Dans le cadre de l'enquête, concernant les recherches effectuées pour les images du Migros, il a été expliqué que « les noms des personnes figurant dans le dossier d'enquête de 2004 qui ont fait des achats avec Hablemitoğlu (avant et après) en utilisant des informations de carte bancaire ont été envoyés à la direction de la lutte contre le terrorisme (TEM) de la police d'Ankara, que des efforts ont été faits pour déterminer leurs visuels proches de la date de l'événement, leurs adresses et leurs coordonnées, et que dans ce cadre, les noms de 12 personnes ont pu être identifiés sur la liste des acheteurs, et qu'une seule personne n'avait pas de visuel dans le système Polnet de la police », puis il a été déclaré :
« Il a été évalué que toutes ces personnes, dont l'identité et l'adresse ont été trouvées, résidaient au même endroit ou à proximité de la victime, et qu'elles auraient pu se trouver dans ledit supermarché dans le but de faire des achats... »
« EN CONTACT AVEC LEVENT GÖKTAŞ MAIS »
Toujours concernant les images du Migros, un détail intéressant a été inclus concernant une personne nommée M.H.H. figurant sur la liste des acheteurs. Dans les recherches effectuées, il a été indiqué que l'ex-épouse de M.H.H. était officier, qu'un contact avait été établi entre le téléphone utilisé par cet officier à la date de l'événement et le téléphone de Levent Göktaş, mais qu'il a été compris que le téléphone de cet officier n'avait pas été utilisé sur les lieux du meurtre ou à proximité du Migros.
Enfin, il a été noté qu'il y avait « des personnes qui faisaient des achats au Migros sans utiliser d'informations de carte bancaire, mais qu'en l'état actuel des preuves, l'identité de ces personnes n'a pas pu être déterminée ».
PAS DE RÉSULTAT NON PLUS POUR LES IMAGES D'ESKİŞEHİR
Quant à l'enquête menée pour les images d'Eskişehir ; il a été demandé à la direction de la police d'Eskişehir si un agent des forces de l'ordre avait été affecté pour suivre la conférence de Hablemitoğlu. La direction de la police a répondu qu'« il n'y avait aucune planification de mesures de sécurité, et qu'en conséquence, aucune identification n'avait pu être faite concernant les enregistrements de la conférence ».
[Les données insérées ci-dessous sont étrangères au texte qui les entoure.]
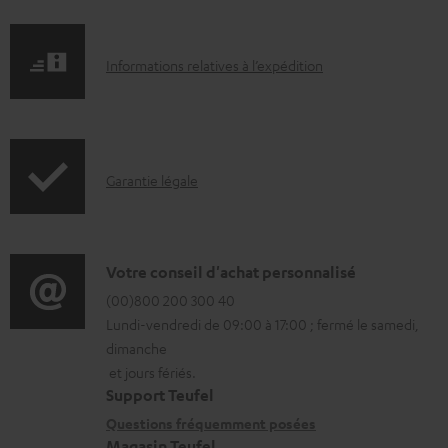
u
m
I
Informations relatives à l’expédition
e
n
n
f
t
o
s
I
Garantie légale
r
t
n
m
é
f
a
l
o
D
Votre conseil d'achat personnalisé
t
é
r
é
(00)800 200 300 40
i
c
Lundi-vendredi de 09:00 à 17:00 ; fermé le samedi,
m
t
o
h
dimanche
a
a
n
et jours fériés.
a
t
i
s
Support Teufel
r
i
l
r
Questions fréquemment posées
g
Magasin Teufel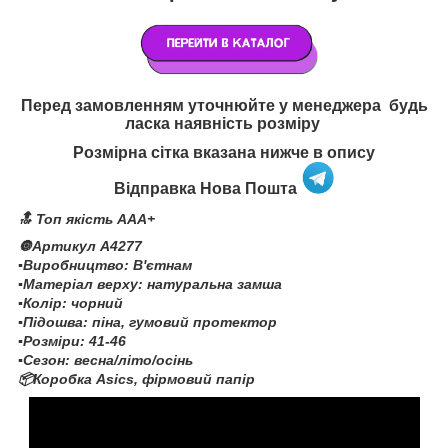
Перед замовленням уточнюйте у менеджера будь
ласка наявність розміру
Розмірна сітка вказана нижче в опису
Відправка Нова Пошта
🔝 Топ якість AAA+
🔘Артикул A4277
▪️Виробництво: В'єтнам
▪️Матеріал верху: натуральна замша
▪️Колір: чорний
▪️Підошва: піна, гумовий протектор
▪️Розміри: 41-46
▪️Сезон: весна/літо/осінь
📦Коробка Asics, фірмовий папір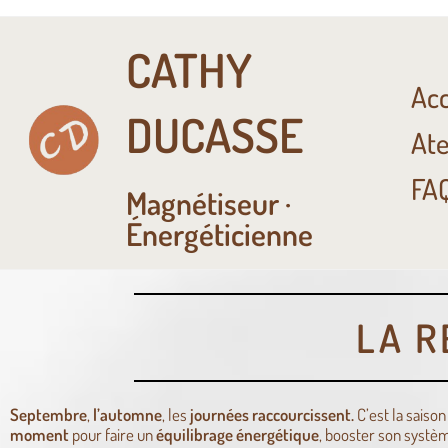
CATHY
Acc
DUCASSE
Ate
FA
Magnétiseur ·
Énergéticienne
LA R
Septembre
,
l’automne
, les
journées
raccourcissent.
C’est la saiso
moment
pour faire un
équilibrage
énergétique
, booster son systèm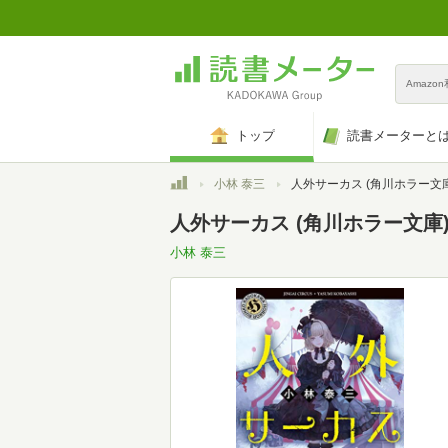
Amazo
トップ
読書メーターと
トップ
小林 泰三
人外サーカス (角川ホラー文庫
人外サーカス (角川ホラー文庫
小林 泰三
Les visuels concernant les personnes présentes dans la salle de conférence et signalées dans le rapport d'expertise ont été envoyés à la direction du département TEM de la Direction générale de la sécurité pour analyse. La direction du département TEM a répondu que « le système de reconnaissance faciale (YTS) n'a pas pu effectuer de correspondance ou de comparaison en raison de la faible qualité de résolution des images et de l'absence de photos détaillées des visages des personnes ».
EST-CE LA DÉCISION RENDUE À L'ISSUE DE L'ENQUÊTE ?
Il a été déclaré que l'identité des personnes tant au Migros qu'à Eskişehir avait été recherchée, qu'aucune preuve concrète n'avait pu être trouvée indiquant que les personnes identifiées avaient participé à l'assassinat de Hablemitoğlu, que la ressemblance des accusés avec les personnes sur ces images avait également été examinée, que le procès contre les suspects pour lesquels il existe de « fortes suspicions de culpabilité » concernant l'acte d'assassinat de Hablemitoğlu se poursuivait et qu'il était entendu qu'« aucune autre identification de suspect(s) n'était possible », et une deuxième décision de « non-lieu » a été rendue.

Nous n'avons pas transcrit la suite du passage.